Les ombres des frênes
laissent leur ombre de givre,
sur l’herbe, où le temps se fige.

Les échos s’assourdissent,
mais le vent laisse libre cours
au passage des nuages.
C’est un peu de mémoire emportée
arrachée de mon coeur ,
lui qui reste gravé
sur le tronc, avec nos initiales,
bientôt illisible.

Ce frêne dont la blessure a saigné,
et qui se referme,
lentement recouverte de lichens.


RC – janv 2017


Dieu écoute la confession du vent – ( RC )

photographe  non identifié,  doc  extrait du site urbexground

 

Un ciel étoilé
s’est affaissé dans l’église .
Des morceaux de plâtre,
sont venus blanchir les dalles,
et les chaises renversées .
                            Les colonnes s’ennuient.

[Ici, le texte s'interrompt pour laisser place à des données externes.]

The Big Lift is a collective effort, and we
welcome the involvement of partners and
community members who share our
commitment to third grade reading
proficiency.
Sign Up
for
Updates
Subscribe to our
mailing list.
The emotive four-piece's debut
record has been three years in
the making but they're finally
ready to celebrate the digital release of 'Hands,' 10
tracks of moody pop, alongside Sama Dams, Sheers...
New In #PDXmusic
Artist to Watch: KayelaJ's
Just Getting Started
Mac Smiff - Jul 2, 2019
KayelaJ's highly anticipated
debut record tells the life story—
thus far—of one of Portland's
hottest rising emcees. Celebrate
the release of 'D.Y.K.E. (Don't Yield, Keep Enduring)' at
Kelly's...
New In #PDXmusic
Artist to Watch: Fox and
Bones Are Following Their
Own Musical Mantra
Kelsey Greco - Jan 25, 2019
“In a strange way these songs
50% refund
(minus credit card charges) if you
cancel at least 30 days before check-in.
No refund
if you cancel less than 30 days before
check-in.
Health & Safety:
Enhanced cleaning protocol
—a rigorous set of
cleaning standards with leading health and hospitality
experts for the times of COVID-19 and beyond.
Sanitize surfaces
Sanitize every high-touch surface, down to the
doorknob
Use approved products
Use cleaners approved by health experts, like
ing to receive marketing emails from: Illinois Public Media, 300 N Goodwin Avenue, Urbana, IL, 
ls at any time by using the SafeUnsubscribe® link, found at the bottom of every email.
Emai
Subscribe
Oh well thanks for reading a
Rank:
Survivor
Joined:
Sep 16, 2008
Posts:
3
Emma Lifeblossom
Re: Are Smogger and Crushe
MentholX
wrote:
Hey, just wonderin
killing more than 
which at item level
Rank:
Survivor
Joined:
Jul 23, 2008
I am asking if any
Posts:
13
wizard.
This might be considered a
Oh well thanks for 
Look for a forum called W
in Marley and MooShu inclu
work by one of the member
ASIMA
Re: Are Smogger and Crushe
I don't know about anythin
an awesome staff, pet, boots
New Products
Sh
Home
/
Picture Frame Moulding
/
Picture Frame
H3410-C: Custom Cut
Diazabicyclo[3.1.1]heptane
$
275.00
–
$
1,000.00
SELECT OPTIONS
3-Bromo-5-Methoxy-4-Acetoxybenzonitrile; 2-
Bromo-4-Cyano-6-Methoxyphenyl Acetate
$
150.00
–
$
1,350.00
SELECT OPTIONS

La lumière , pourtant, persiste,
à traverser les voiles blanches
des toiles d’araignées .
Elles tentent de colmater,
     comme elles le peuvent,
             les vitraux ébréchés.

Une pluie d’éclats de couleurs,
participe au silence
de la journée qui s’étire :
                    elle se pose sur les statues de saints,
désaffectées,        attendant des jours meilleurs,
les yeux au ciel.

L’édifice est vide dans son ombre,
le soleil et peut-être Dieu aussi,
patientant dehors ,
   dans un autre décor
   que celui des hommes,
>       écoutant la confession du vent.


RC – mai 2016


Le rideau de brume – ( RC )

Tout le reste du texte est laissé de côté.